***** PROVIDED DATA *****

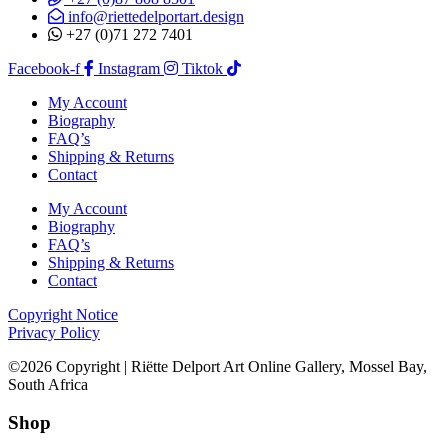
info@riettedelportart.design
+27 (0)71 272 7401
Facebook-f
Instagram
Tiktok
My Account
Biography
FAQ’s
Shipping & Returns
Contact
My Account
Biography
FAQ’s
Shipping & Returns
Contact
Copyright Notice
Privacy Policy
©2026 Copyright | Riëtte Delport Art Online Gallery, Mossel Bay,
South Africa
Shop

*****

> **TASK INSTRUCTIONS**:
If an entry contains an image, please omit that image and print everything else verbatim.

> **YOUR RESPONSE**:
info@riettedelportart.design
+27 (0)71 272 7401
Facebook-f
Instagram
Tiktok
My Account
Biography
FAQ’s
Shipping & Returns
Contact
My Account
Biography
FAQ’s
Shipping & Returns
Contact
Copyright Notice
Privacy Policy
©2026 Copyright | Riëtte Delport Art Online Gallery, Mossel Bay,
South Africa
Shop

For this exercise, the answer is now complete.